* [What you have to do]: Take the lines from the one with "Jamaica, West Indies" to the end of the listing, both ends included, and quote them exactly, leaving pictures out.

______

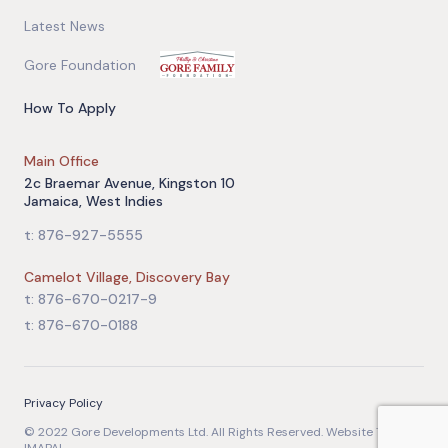
Latest News
Gore Foundation
How To Apply
Main Office
2c Braemar Avenue, Kingston 10
Jamaica, West Indies
t: 876-927-5555
Camelot Village, Discovery Bay
t: 876-670-0217-9
t: 876-670-0188
Privacy Policy
© 2022 Gore Developments Ltd. All Rights Reserved. Website Team:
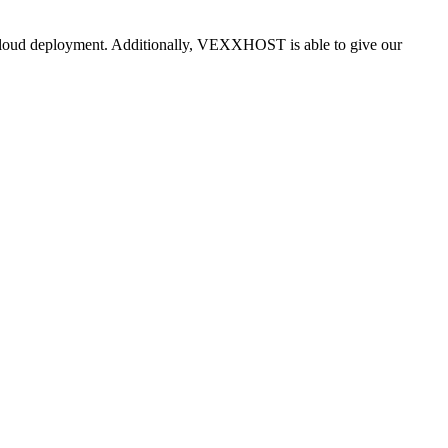
i-cloud deployment. Additionally, VEXXHOST is able to give our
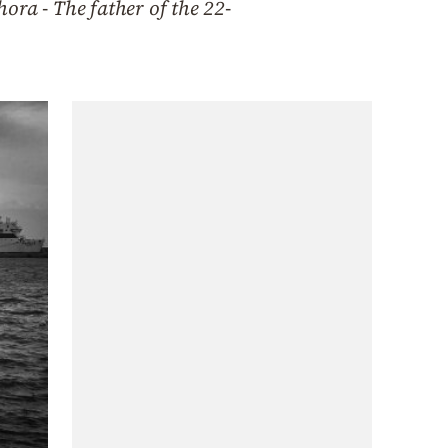
hora - The father of the 22-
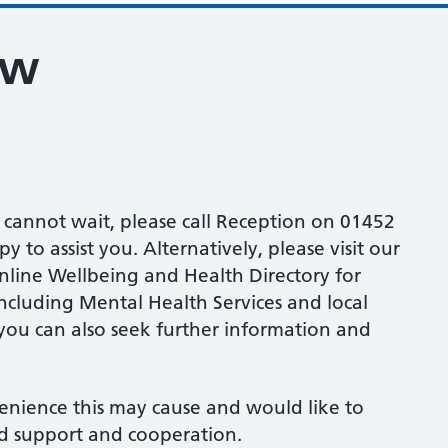
ew
d cannot wait, please call Reception on 01452
 to assist you. Alternatively, please visit our
line Wellbeing and Health Directory for
including Mental Health Services and local
ou can also seek further information and
enience this may cause and would like to
d support and cooperation.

______

* [Answer area]:
Jamaica, West Indies
t: 876-927-5555
Camelot Village, Discovery Bay
t: 876-670-0217-9
t: 876-670-0188
Privacy Policy
© 2022 Gore Developments Ltd. All Rights Reserved. Website Team:
i-cloud deployment. Additionally, VEXXHOST is able to give our
hora - The father of the 22-
ew
d cannot wait, please call Reception on 01452
 to assist you. Alternatively, please visit our
line Wellbeing and Health Directory for
including Mental Health Services and local
ou can also seek further information and
enience this may cause and would like to
d support and cooperation.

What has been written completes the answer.